Once you find the line below that has "independent, systematic examination", output it and every line after it exactly, stopping after the line that has "Louisiana Department of", with no pictures.

── Data under study

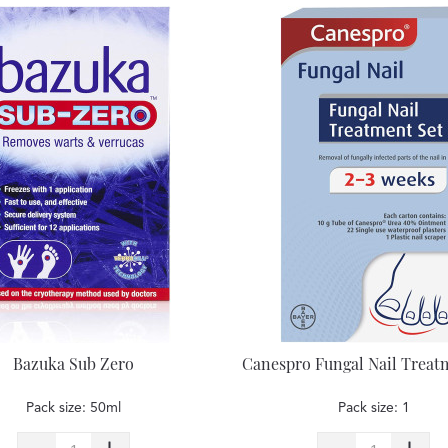
Bazuka Sub Zero
Canespro Fungal Nail Treat
Pack size: 50ml
Pack size: 1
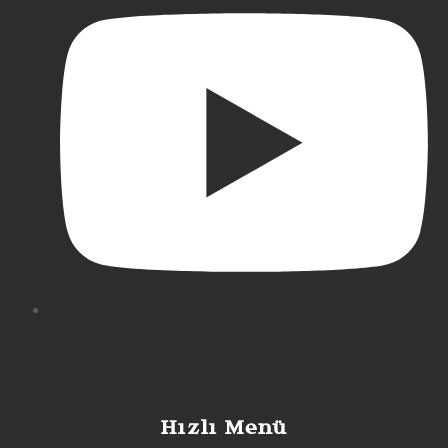
Hızlı Menü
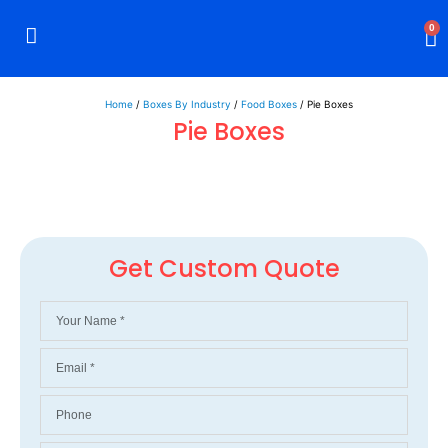
0
Rigid Boxes
Mailer Boxes
Display Boxes
CBD Boxes
Mylar Bags
Home
/
Boxes By Industry
/
Food Boxes
/ Pie Boxes
Pie Boxes
Get Custom Quote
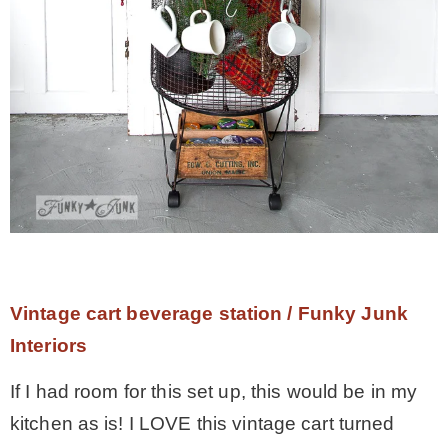
Vintage cart beverage station / Funky Junk
Interiors
If I had room for this set up, this would be in my
kitchen as is! I LOVE this vintage cart turned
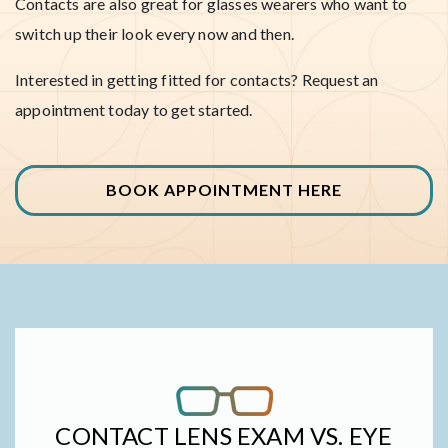
Contacts are also great for glasses wearers who want to
switch up their look every now and then.
Interested in getting fitted for contacts? Request an
appointment today to get started.
BOOK APPOINTMENT HERE
CONTACT LENS EXAM VS. EYE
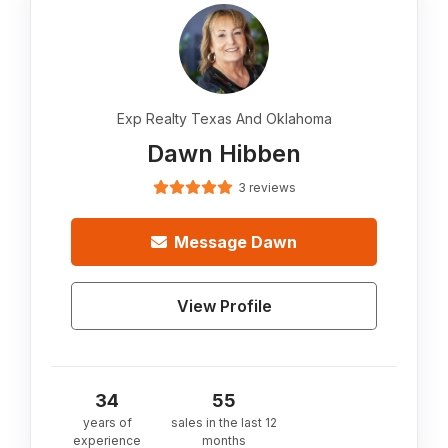
Exp Realty Texas And Oklahoma
Dawn Hibben
3 reviews
Message
Dawn
View Profile
34
55
years of
sales in the last 12
experience
months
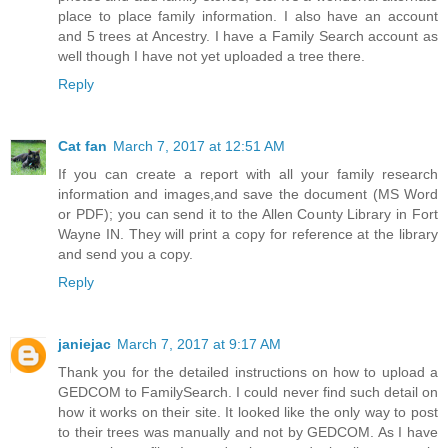
place to place family information. I also have an account
and 5 trees at Ancestry. I have a Family Search account as
well though I have not yet uploaded a tree there.
Reply
Cat fan
March 7, 2017 at 12:51 AM
If you can create a report with all your family research
information and images,and save the document (MS Word
or PDF); you can send it to the Allen County Library in Fort
Wayne IN. They will print a copy for reference at the library
and send you a copy.
Reply
janiejac
March 7, 2017 at 9:17 AM
Thank you for the detailed instructions on how to upload a
GEDCOM to FamilySearch. I could never find such detail on
how it works on their site. It looked like the only way to post
to their trees was manually and not by GEDCOM. As I have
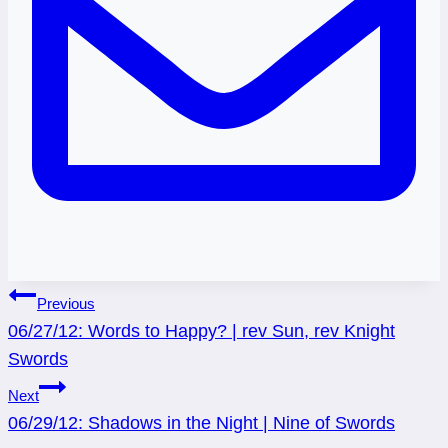
Post
Previous
06/27/12: Words to Happy? | rev Sun, rev Knight
navigation
Swords
Next
06/29/12: Shadows in the Night | Nine of Swords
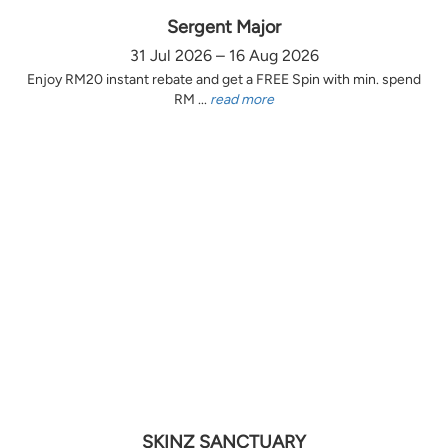
Sergent Major
31 Jul 2026 – 16 Aug 2026
Enjoy RM20 instant rebate and get a FREE Spin with min. spend
RM ...
read more
SKINZ SANCTUARY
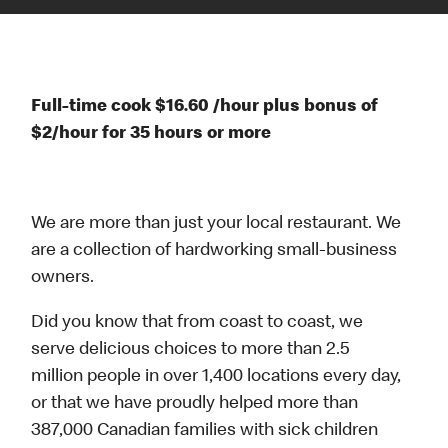
Full-time cook $16.60 /hour plus bonus of
$2/hour for 35 hours or more
We are more than just your local restaurant. We
are a collection of hardworking small-business
owners.
Did you know that from coast to coast, we
serve delicious choices to more than 2.5
million people in over 1,400 locations every day,
or that we have proudly helped more than
387,000 Canadian families with sick children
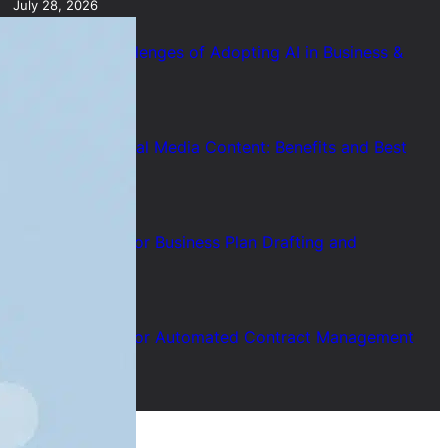
July 28, 2026
7 Common Challenges of Adopting AI in Business &
Solutions
July 28, 2026
Short Form Social Media Content: Benefits and Best
Uses
July 28, 2026
How to Use AI for Business Plan Drafting and
Research
July 28, 2026
How to Use AI for Automated Contract Management
(Guide)
July 28, 2026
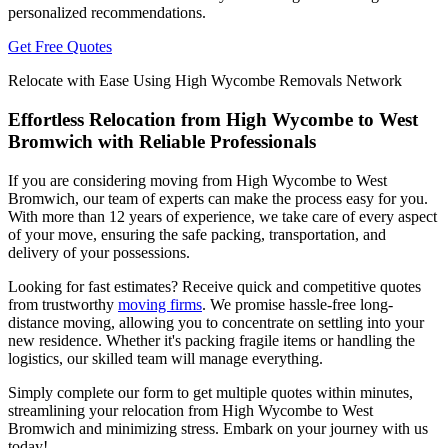
personalized recommendations.
Get Free Quotes
Relocate with Ease Using High Wycombe Removals Network
Effortless Relocation from High Wycombe to West
Bromwich with Reliable Professionals
If you are considering moving from High Wycombe to West
Bromwich, our team of experts can make the process easy for you.
With more than 12 years of experience, we take care of every aspect
of your move, ensuring the safe packing, transportation, and
delivery of your possessions.
Looking for fast estimates? Receive quick and competitive quotes
from trustworthy
moving firms
. We promise hassle-free long-
distance moving, allowing you to concentrate on settling into your
new residence. Whether it's packing fragile items or handling the
logistics, our skilled team will manage everything.
Simply complete our form to get multiple quotes within minutes,
streamlining your relocation from High Wycombe to West
Bromwich and minimizing stress. Embark on your journey with us
today!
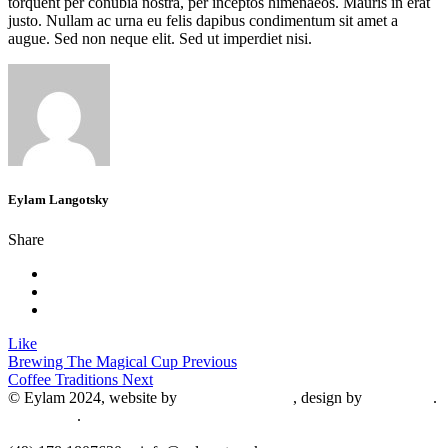
torquent per conubia nostra, per inceptos himenaeos. Mauris in erat
justo. Nullam ac urna eu felis dapibus condimentum sit amet a
augue. Sed non neque elit. Sed ut imperdiet nisi.
Eylam Langotsky
Share
Like
Brewing The Magical Cup
Previous
Coffee Traditions
Next
© Eylam 2024, website by
Shaleah Dawnyel
, design by
Gini Wells
.
Impressum
.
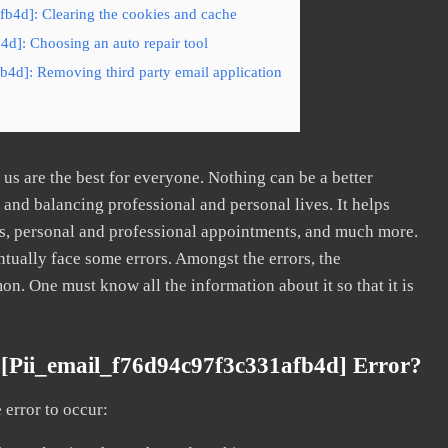
fb4d]: Clearing the cookies and cache
4d]: Choosing an auto repair tool
b4d]: Removing third party email application
s are the best for everyone. Nothing can be a better
nd balancing professional and personal lives. It helps
s, personal and professional appointments, and much more.
tually face some errors. Amongst the errors, the
. One must know all the information about it so that it is
[pii_email_f76d94c97f3c331afb4d] Error?
error to occur:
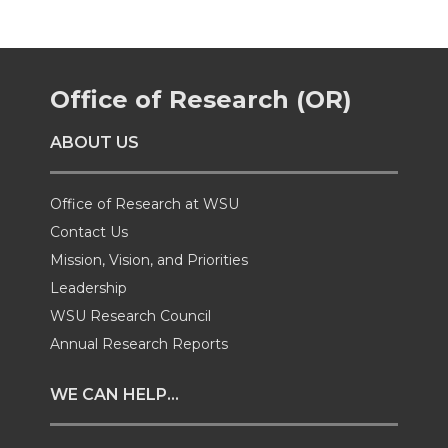
r
r
r
r
e
e
e
e
Office of Research (OR)
o
o
o
w
ABOUT US
n
n
n
i
T
F
L
t
Office of Research at WSU
Contact Us
w
a
i
h
Mission, Vision, and Priorities
Leadership
i
c
n
e
WSU Research Council
t
e
k
m
Annual Research Reports
t
B
e
a
WE CAN HELP...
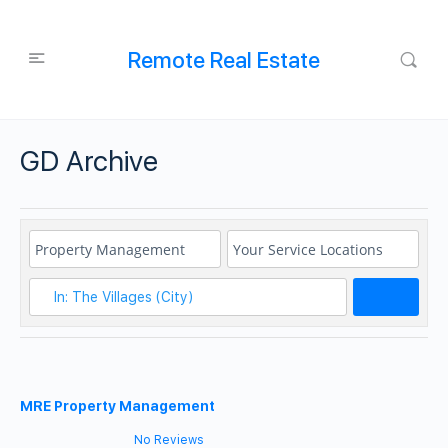
Remote Real Estate
GD Archive
Search
MRE Property Management
No Reviews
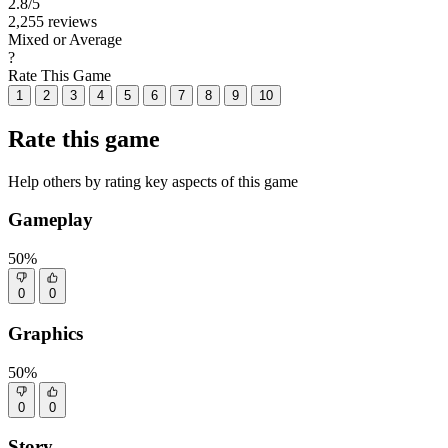
2.8
/5
2,255 reviews
Mixed or Average
?
Rate This Game
1
2
3
4
5
6
7
8
9
10
Rate this game
Help others by rating key aspects of this game
Gameplay
50%
0
0
Graphics
50%
0
0
Story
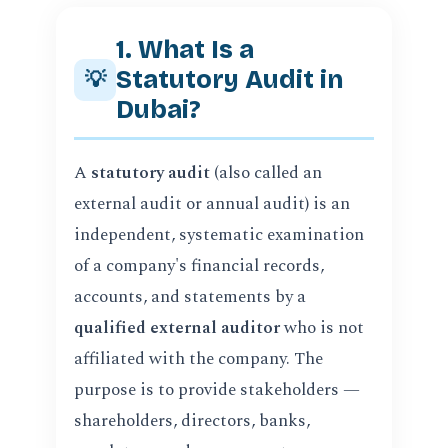
1. What Is a
Statutory Audit in
💡
Dubai?
A
statutory audit
(also called an
external audit or annual audit) is an
independent, systematic examination
of a company's financial records,
accounts, and statements by a
qualified external auditor
who is not
affiliated with the company. The
purpose is to provide stakeholders —
shareholders, directors, banks,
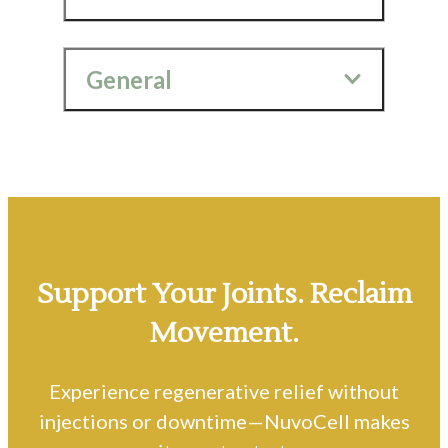
General
Support Your Joints. Reclaim
Movement.
Experience regenerative relief without
injections or downtime—NuvoCell makes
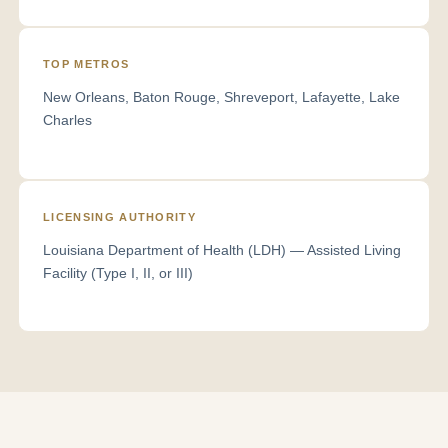
TOP METROS
New Orleans, Baton Rouge, Shreveport, Lafayette, Lake
Charles
LICENSING AUTHORITY
Louisiana Department of Health (LDH) — Assisted Living
Facility (Type I, II, or III)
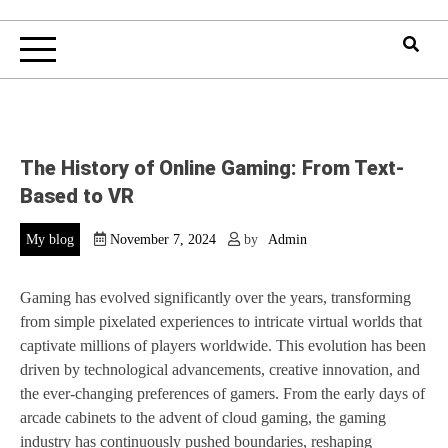
The History of Online Gaming: From Text-
Based to VR
My blog
November 7, 2024
by
Admin
Gaming has evolved significantly over the years, transforming
from simple pixelated experiences to intricate virtual worlds that
captivate millions of players worldwide. This evolution has been
driven by technological advancements, creative innovation, and
the ever-changing preferences of gamers. From the early days of
arcade cabinets to the advent of cloud gaming, the gaming
industry has continuously pushed boundaries, reshaping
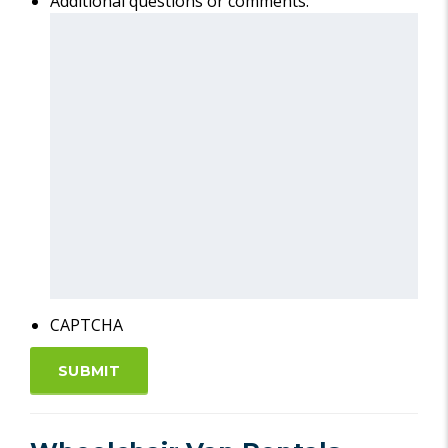
Additional questions or comments:
CAPTCHA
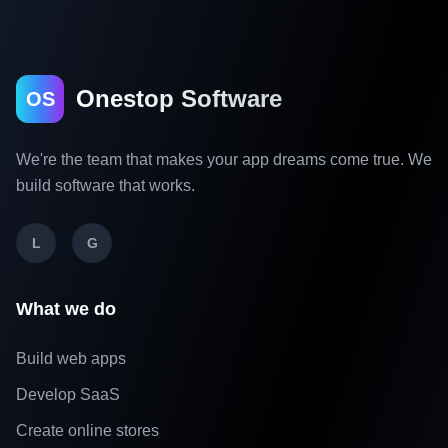
Onestop Software
OS
We're the team that makes your app dreams come true. We
build software that works.
L
G
What we do
Build web apps
Develop SaaS
Create online stores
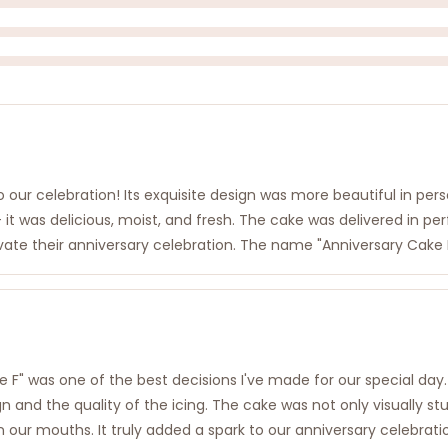
 our celebration! Its exquisite design was more beautiful in pers
 it was delicious, moist, and fresh. The cake was delivered in p
vate their anniversary celebration. The name "Anniversary Cake F
 F" was one of the best decisions I've made for our special day. 
gn and the quality of the icing. The cake was not only visually st
our mouths. It truly added a spark to our anniversary celebrati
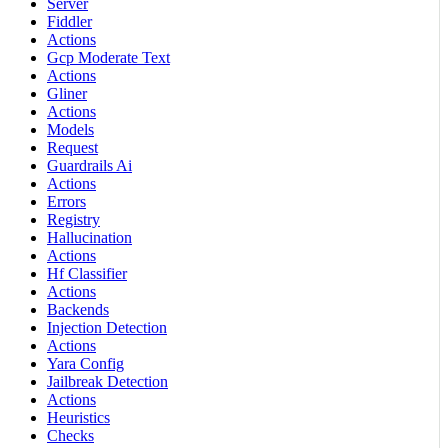
Server
Fiddler
Actions
Gcp Moderate Text
Actions
Gliner
Actions
Models
Request
Guardrails Ai
Actions
Errors
Registry
Hallucination
Actions
Hf Classifier
Actions
Backends
Injection Detection
Actions
Yara Config
Jailbreak Detection
Actions
Heuristics
Checks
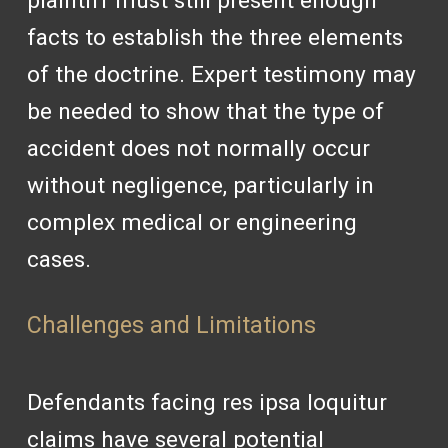
plaintiff must still present enough
facts to establish the three elements
of the doctrine. Expert testimony may
be needed to show that the type of
accident does not normally occur
without negligence, particularly in
complex medical or engineering
cases.
Challenges and Limitations
Defendants facing res ipsa loquitur
claims have several potential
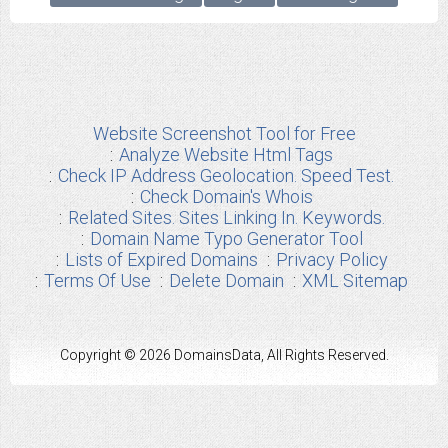
Website Screenshot Tool for Free
Analyze Website Html Tags
Check IP Address Geolocation. Speed Test.
Check Domain's Whois
Related Sites. Sites Linking In. Keywords.
Domain Name Typo Generator Tool
Lists of Expired Domains
Privacy Policy
Terms Of Use
Delete Domain
XML Sitemap
Copyright © 2026 DomainsData, All Rights Reserved.
Any other Brand Information used from us are the properties of their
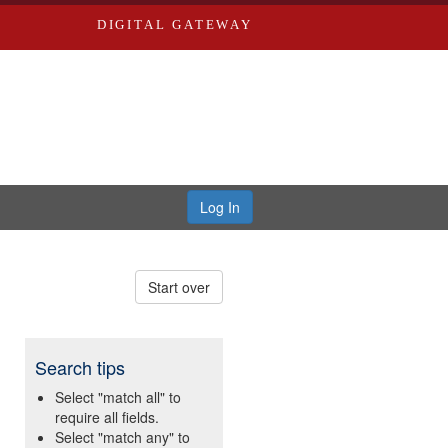
DIGITAL GATEWAY
Log In
Start over
Search tips
Select "match all" to
require all fields.
Select "match any" to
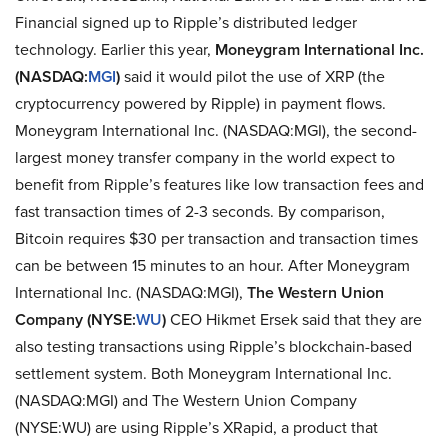
Financial signed up to Ripple’s distributed ledger
technology. Earlier this year,
Moneygram International Inc.
(NASDAQ:
MGI
)
said it would pilot the use of XRP (the
cryptocurrency powered by Ripple) in payment flows.
Moneygram International Inc. (NASDAQ:MGI), the second-
largest money transfer company in the world expect to
benefit from Ripple’s features like low transaction fees and
fast transaction times of 2-3 seconds. By comparison,
Bitcoin requires $30 per transaction and transaction times
can be between 15 minutes to an hour. After Moneygram
International Inc. (NASDAQ:MGI),
The Western Union
Company (NYSE:
WU
)
CEO Hikmet Ersek said that they are
also testing transactions using Ripple’s blockchain-based
settlement system. Both Moneygram International Inc.
(NASDAQ:MGI) and The Western Union Company
(NYSE:WU) are using Ripple’s XRapid, a product that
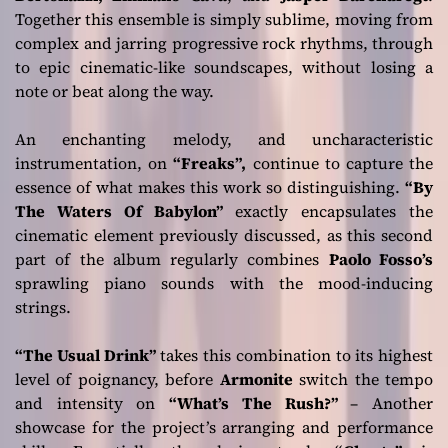
Together this ensemble is simply sublime, moving from
complex and jarring progressive rock rhythms, through
to epic cinematic-like soundscapes, without losing a
note or beat along the way.
An enchanting melody, and uncharacteristic
instrumentation, on
“Freaks”,
continue to capture the
essence of what makes this work so distinguishing.
“By
The Waters Of Babylon”
exactly encapsulates the
cinematic element previously discussed, as this second
part of the album regularly combines
Paolo Fosso’s
sprawling piano sounds with the mood-inducing
strings.
“The Usual Drink”
takes this combination to its highest
level of poignancy, before
Armonite
switch the tempo
and intensity on
“What’s The Rush?”
– Another
showcase for the project’s arranging and performance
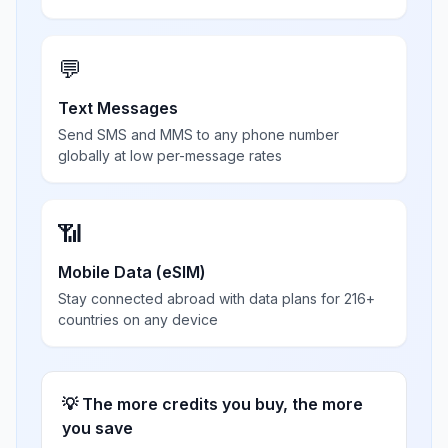
💬
Text Messages
Send SMS and MMS to any phone number
globally at low per-message rates
📶
Mobile Data (eSIM)
Stay connected abroad with data plans for 216+
countries on any device
💡 The more credits you buy, the more
you save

────

*Response:*
independent, systematic examination
of a company's financial records,
accounts, and statements by a
qualified external auditor
who is not
affiliated with the company. The
purpose is to provide stakeholders —
shareholders, directors, banks,
General
Support Your Joints. Reclaim
Movement.
Experience regenerative relief without
injections or downtime—NuvoCell makes
TOP METROS
New Orleans, Baton Rouge, Shreveport, Lafayette, Lake
Charles
LICENSING AUTHORITY
Louisiana Department of Health (LDH) — Assisted Living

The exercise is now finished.